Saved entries
_ _ _ _ _
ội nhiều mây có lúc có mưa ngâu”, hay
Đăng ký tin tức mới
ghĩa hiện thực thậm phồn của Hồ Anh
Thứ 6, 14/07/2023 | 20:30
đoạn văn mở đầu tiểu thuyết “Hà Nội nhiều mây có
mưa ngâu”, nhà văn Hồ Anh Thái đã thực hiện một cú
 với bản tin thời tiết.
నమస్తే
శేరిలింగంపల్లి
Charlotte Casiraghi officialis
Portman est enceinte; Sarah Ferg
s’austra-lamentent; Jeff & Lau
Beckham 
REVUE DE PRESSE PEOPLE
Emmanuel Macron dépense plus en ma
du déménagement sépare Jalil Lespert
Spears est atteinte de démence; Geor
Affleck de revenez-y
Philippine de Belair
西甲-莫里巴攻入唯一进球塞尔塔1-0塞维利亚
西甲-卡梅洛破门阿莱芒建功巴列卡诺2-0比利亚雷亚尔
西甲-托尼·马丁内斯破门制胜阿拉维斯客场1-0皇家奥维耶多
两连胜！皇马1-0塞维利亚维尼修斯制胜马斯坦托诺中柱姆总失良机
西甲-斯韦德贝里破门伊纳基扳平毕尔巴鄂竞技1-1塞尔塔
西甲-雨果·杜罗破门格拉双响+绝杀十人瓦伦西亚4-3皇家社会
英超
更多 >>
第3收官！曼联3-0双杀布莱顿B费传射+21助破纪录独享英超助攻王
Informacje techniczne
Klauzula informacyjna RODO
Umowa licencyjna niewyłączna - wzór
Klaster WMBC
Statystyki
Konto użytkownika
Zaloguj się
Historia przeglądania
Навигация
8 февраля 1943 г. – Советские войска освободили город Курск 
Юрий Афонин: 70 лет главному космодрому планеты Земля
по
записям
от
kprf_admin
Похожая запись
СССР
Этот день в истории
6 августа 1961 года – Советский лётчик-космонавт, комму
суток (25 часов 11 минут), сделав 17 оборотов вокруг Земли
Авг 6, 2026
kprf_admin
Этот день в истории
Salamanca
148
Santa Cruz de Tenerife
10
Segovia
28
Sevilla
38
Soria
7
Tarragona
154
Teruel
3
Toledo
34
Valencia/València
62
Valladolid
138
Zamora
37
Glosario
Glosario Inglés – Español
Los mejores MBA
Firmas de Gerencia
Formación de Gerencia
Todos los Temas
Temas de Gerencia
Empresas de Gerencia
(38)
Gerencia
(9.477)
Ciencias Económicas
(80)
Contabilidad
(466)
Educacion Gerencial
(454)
_ _ _ _ _
Send back the complete set of entries, exactly as shown above.

◆ **RESPONSE**
ội nhiều mây có lúc có mưa ngâu”, hay
Đăng ký tin tức mới
ghĩa hiện thực thậm phồn của Hồ Anh
Thứ 6, 14/07/2023 | 20:30
đoạn văn mở đầu tiểu thuyết “Hà Nội nhiều mây có
mưa ngâu”, nhà văn Hồ Anh Thái đã thực hiện một cú
 với bản tin thời tiết.
నమస్తే
శేరిలింగంపల్లి
Charlotte Casiraghi officialis
Portman est enceinte; Sarah Ferg
s’austra-lamentent; Jeff & Lau
Beckham 
REVUE DE PRESSE PEOPLE
Emmanuel Macron dépense plus en ma
du déménagement sépare Jalil Lespert
Spears est atteinte de démence; Geor
Affleck de revenez-y
Philippine de Belair
西甲-莫里巴攻入唯一进球塞尔塔1-0塞维利亚
西甲-卡梅洛破门阿莱芒建功巴列卡诺2-0比利亚雷亚尔
西甲-托尼·马丁内斯破门制胜阿拉维斯客场1-0皇家奥维耶多
两连胜！皇马1-0塞维利亚维尼修斯制胜马斯坦托诺中柱姆总失良机
西甲-斯韦德贝里破门伊纳基扳平毕尔巴鄂竞技1-1塞尔塔
西甲-雨果·杜罗破门格拉双响+绝杀十人瓦伦西亚4-3皇家社会
英超
更多 >>
第3收官！曼联3-0双杀布莱顿B费传射+21助破纪录独享英超助攻王
Informacje techniczne
Klauzula informacyjna RODO
Umowa licencyjna niewyłączna - wzór
Klaster WMBC
Statystyki
Konto użytkownika
Zaloguj się
Historia przeglądania
Навигация
8 февраля 1943 г. – Советские войска освободили город Курск 
Юрий Афонин: 70 лет главному космодрому планеты Земля
по
записям
от
kprf_admin
Похожая запись
СССР
Этот день в истории
6 августа 1961 года – Советский лётчик-космонавт, комму
суток (25 часов 11 минут), сделав 17 оборотов вокруг Земли
Авг 6, 2026
kprf_admin
Этот день в истории
Salamanca
148
Santa Cruz de Tenerife
10
Segovia
28
Sevilla
38
Soria
7
Tarragona
154
Teruel
3
Toledo
34
Valencia/València
62
Valladolid
138
Zamora
37
Glosario
Glosario Inglés – Español
Los mejores MBA
Firmas de Gerencia
Formación de Gerencia
Todos los Temas
Temas de Gerencia
Empresas de Gerencia
(38)
Gerencia
(9.477)
Ciencias Económicas
(80)
Contabilidad
(466)
Educacion Gerencial
(454)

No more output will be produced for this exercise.